## Work to be completed
Include the line with "Сроки действия дачной амнистии не" and every line before it in the entries below, echoed exactly, but not the pictures.

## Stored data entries
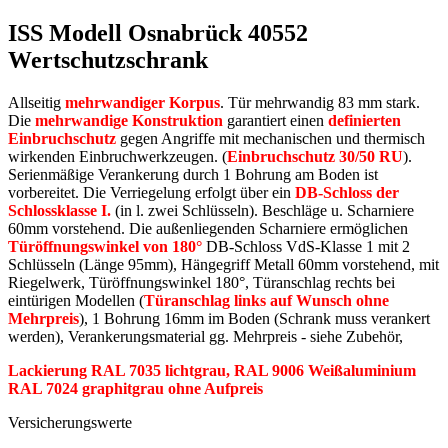
ISS Modell Osnabrück 40552
Wertschutzschrank
Allseitig
mehrwandiger Korpus
. Tür mehrwandig 83 mm stark.
Die
mehrwandige Konstruktion
garantiert einen
definierten
Einbruchschutz
gegen Angriffe mit mechanischen und thermisch
wirkenden Einbruchwerkzeugen. (
Einbruchschutz 30/50 RU
).
Serienmäßige Verankerung durch 1 Bohrung am Boden ist
vorbereitet. Die Verriegelung erfolgt über ein
DB-Schloss der
Schlossklasse I.
(in l. zwei Schlüsseln). Beschläge u. Scharniere
60mm vorstehend. Die außenliegenden Scharniere ermöglichen
Türöffnungswinkel von 180°
DB-Schloss VdS-Klasse 1 mit 2
Schlüsseln (Länge 95mm), Hängegriff Metall 60mm vorstehend, mit
Riegelwerk, Türöffnungswinkel 180°, Türanschlag rechts bei
eintürigen Modellen (
Türanschlag links auf Wunsch ohne
Mehrpreis
), 1 Bohrung 16mm im Boden (Schrank muss verankert
werden), Verankerungsmaterial gg. Mehrpreis - siehe Zubehör,
Lackierung RAL 7035 lichtgrau, RAL 9006 Weißaluminium
RAL 7024 graphitgrau ohne Aufpreis
Versicherungswerte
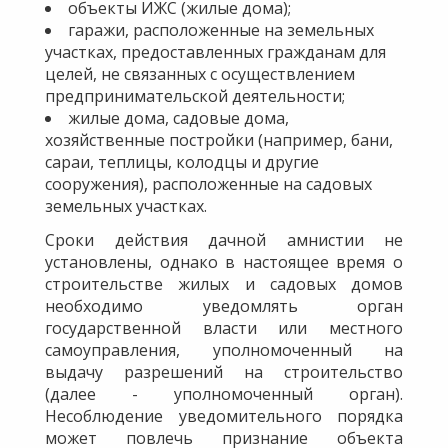
объекты ИЖС (жилые дома);
гаражи, расположенные на земельных
участках, предоставленных гражданам для
целей, не связанных с осуществлением
предпринимательской деятельности;
жилые дома, садовые дома,
хозяйственные постройки (например, бани,
сараи, теплицы, колодцы и другие
сооружения), расположенные на садовых
земельных участках.
Сроки действия дачной амнистии не
установлены, однако в настоящее время о
строительстве жилых и садовых домов
необходимо уведомлять орган
государственной власти или местного
самоуправления, уполномоченный на
выдачу разрешений на строительство
(далее - уполномоченный орган).
Несоблюдение уведомительного порядка
может повлечь признание объекта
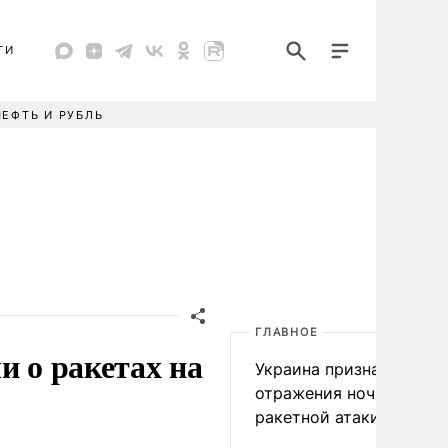
ТИ
НЕФТЬ И РУБЛЬ
ГЛАВНОЕ
и о ракетах на
Украина признала пров
отражения ночной
ракетной атаки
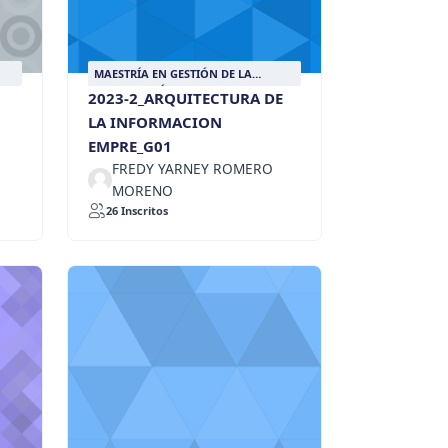
MAESTRÍA EN GESTIÓN DE LA
INFORMACIÓN DOCUMENTAL
2023-2_ARQUITECTURA DE
LA INFORMACION
EMPRE_G01
FREDY YARNEY ROMERO
MORENO
26 Inscritos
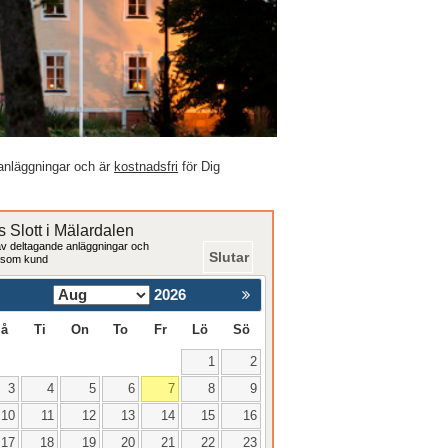
anläggningar och är
kostnadsfri
för Dig
 Slott i Mälardalen
v deltagande anläggningar och
Slutar
 som kund
2026
e
Nästa >
å
Ti
On
To
Fr
Lö
Sö
1
2
3
4
5
6
7
8
9
10
11
12
13
14
15
16
17
18
19
20
21
22
23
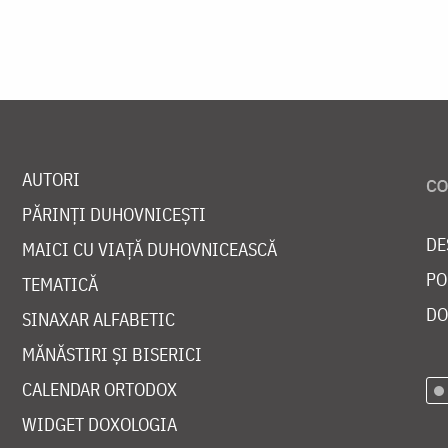
AUTORI
PĂRINȚI DUHOVNICEȘTI
DE
MAICI CU VIAȚĂ DUHOVNICEASCĂ
PO
TEMATICĂ
DO
SINAXAR ALFABETIC
MĂNĂSTIRI ȘI BISERICI
CALENDAR ORTODOX
WIDGET DOXOLOGIA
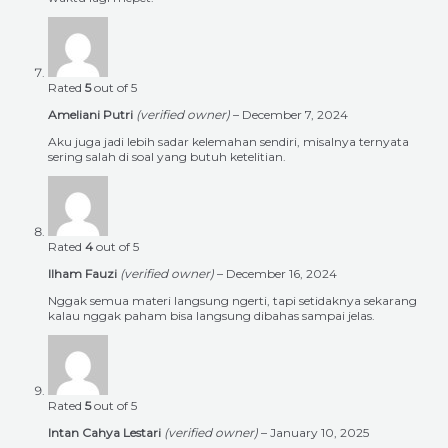
Rated
5
out of 5
Ameliani Putri
(verified owner)
–
December 7, 2024
Aku juga jadi lebih sadar kelemahan sendiri, misalnya ternyata
sering salah di soal yang butuh ketelitian.
Rated
4
out of 5
Ilham Fauzi
(verified owner)
–
December 16, 2024
Nggak semua materi langsung ngerti, tapi setidaknya sekarang
kalau nggak paham bisa langsung dibahas sampai jelas.
Rated
5
out of 5
Intan Cahya Lestari
(verified owner)
–
January 10, 2025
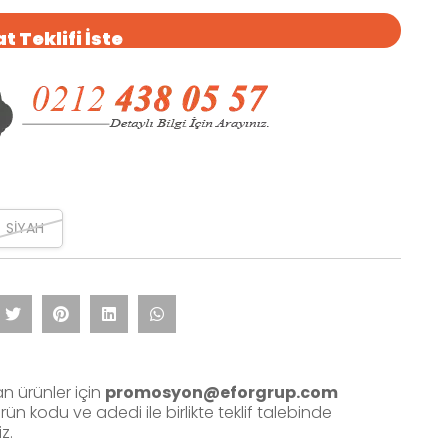
t Teklifi İste
SİYAH
an ürünler için
promosyon@eforgrup.com
ün kodu ve adedi ile birlikte teklif talebinde
z.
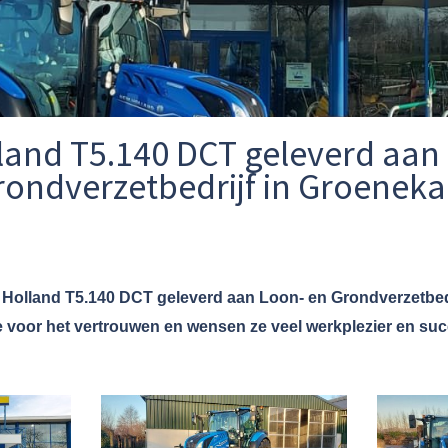
and T5.140 DCT geleverd aan
rondverzetbedrijf in Groenek
olland T5.140 DCT geleverd aan Loon- en Grondverzetbedr
 voor het vertrouwen en wensen ze veel werkplezier en su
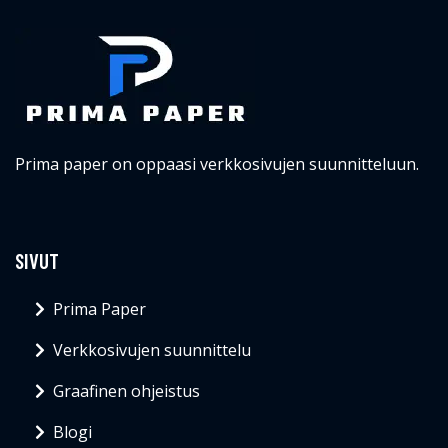
Prima paper on oppaasi verkkosivujen suunnitteluun.
SIVUT
Prima Paper
Verkkosivujen suunnittelu
Graafinen ohjeistus
Blogi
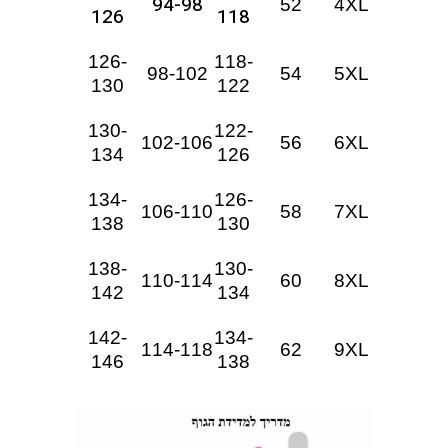
94-98
52
4XL
126
118
126-
118-
98-102
54
5XL
130
122
130-
122-
102-106
56
6XL
134
126
134-
126-
106-110
58
7XL
138
130
138-
130-
110-114
60
8XL
142
134
142-
134-
114-118
62
9XL
146
138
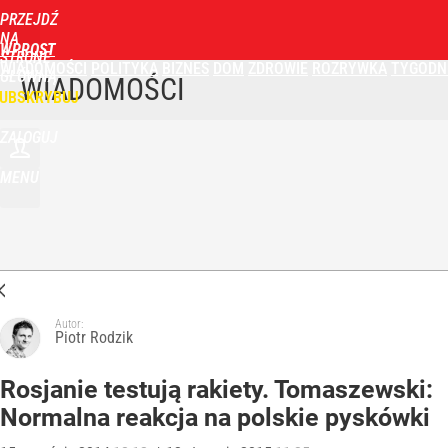
PRZEJDŹ
NA
WPROST
STRONĘ
WIADOMOŚCI
POLITYKA
BIZNES
DOM
ZDROWIE
ROZRYWKA
TYGODN
GŁÓWNĄ
WIADOMOŚCI
UBSKRYBUJ
ZALOGUJ
MENU
Autor:
Piotr Rodzik
Rosjanie testują rakiety. Tomaszewski:
Normalna reakcja na polskie pyskówki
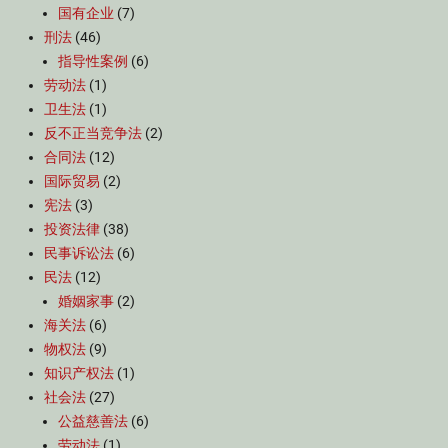
国有企业
(7)
刑法
(46)
指导性案例
(6)
劳动法
(1)
卫生法
(1)
反不正当竞争法
(2)
合同法
(12)
国际贸易
(2)
宪法
(3)
投资法律
(38)
民事诉讼法
(6)
民法
(12)
婚姻家事
(2)
海关法
(6)
物权法
(9)
知识产权法
(1)
社会法
(27)
公益慈善法
(6)
劳动法
(1)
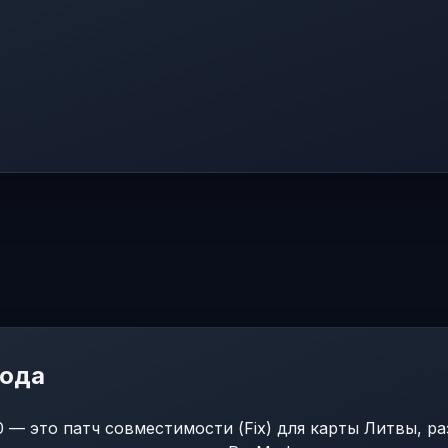
мода
0.0 — это патч совместимости (Fix) для карты Литвы, 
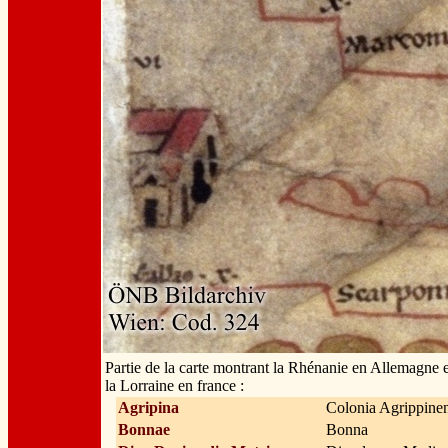
Partie de la carte montrant la Rhénanie en Allemagne e
la Lorraine en france :
Agripina
Colonia Agrippine
Bonnae
Bonna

## Task response
ISS Modell Osnabrück 40552
Wertschutzschrank
Allseitig
mehrwandiger Korpus
. Tür mehrwandig 83 mm stark.
Die
mehrwandige Konstruktion
garantiert einen
definierten
Einbruchschutz
gegen Angriffe mit mechanischen und thermisch
wirkenden Einbruchwerkzeugen. (
Einbruchschutz 30/50 RU
).
Serienmäßige Verankerung durch 1 Bohrung am Boden ist
vorbereitet. Die Verriegelung erfolgt über ein
DB-Schloss der
Schlossklasse I.
(in l. zwei Schlüsseln). Beschläge u. Scharniere
60mm vorstehend. Die außenliegenden Scharniere ermöglichen
Türöffnungswinkel von 180°
DB-Schloss VdS-Klasse 1 mit 2
Schlüsseln (Länge 95mm), Hängegriff Metall 60mm vorstehend, mit
Riegelwerk, Türöffnungswinkel 180°, Türanschlag rechts bei
eintürigen Modellen (
Türanschlag links auf Wunsch ohne
Mehrpreis
), 1 Bohrung 16mm im Boden (Schrank muss verankert
werden), Verankerungsmaterial gg. Mehrpreis - siehe Zubehör,
Lackierung RAL 7035 lichtgrau, RAL 9006 Weißaluminium
RAL 7024 graphitgrau ohne Aufpreis
Versicherungswerte
объекты ИЖС (жилые дома);
гаражи, расположенные на земельных
участках, предоставленных гражданам для
целей, не связанных с осуществлением
предпринимательской деятельности;
жилые дома, садовые дома,
хозяйственные постройки (например, бани,
сараи, теплицы, колодцы и другие
сооружения), расположенные на садовых
земельных участках.
Сроки действия дачной амнистии не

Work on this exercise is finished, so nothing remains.